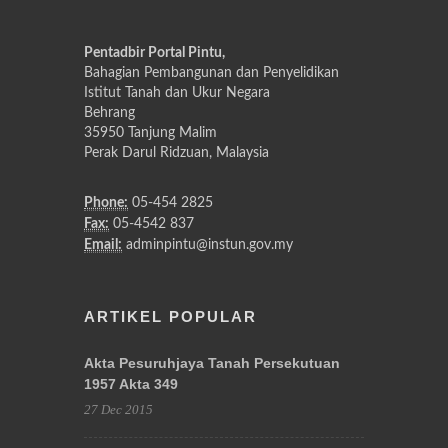
Pentadbir Portal Pintu,
Bahagian Pembangunan dan Penyelidikan
Istitut Tanah dan Ukur Negara
Behrang
35950 Tanjung Malim
Perak Darul Ridzuan, Malaysia
Phone:
05-454 2825
Fax:
05-4542 837
Email:
adminpintu@instun.gov.my
ARTIKEL POPULAR
Akta Pesuruhjaya Tanah Persekutuan
1957 Akta 349
27 Dec 2015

==============================

Exercise:
Repeat the records above verbatim, with no pictures in the result.

Solution to this exercise:
Pentadbir Portal Pintu,
Bahagian Pembangunan dan Penyelidikan
Istitut Tanah dan Ukur Negara
Behrang
35950 Tanjung Malim
Perak Darul Ridzuan, Malaysia
Phone:
05-454 2825
Fax:
05-4542 837
Email:
adminpintu@instun.gov.my
ARTIKEL POPULAR
Akta Pesuruhjaya Tanah Persekutuan
1957 Akta 349
27 Dec 2015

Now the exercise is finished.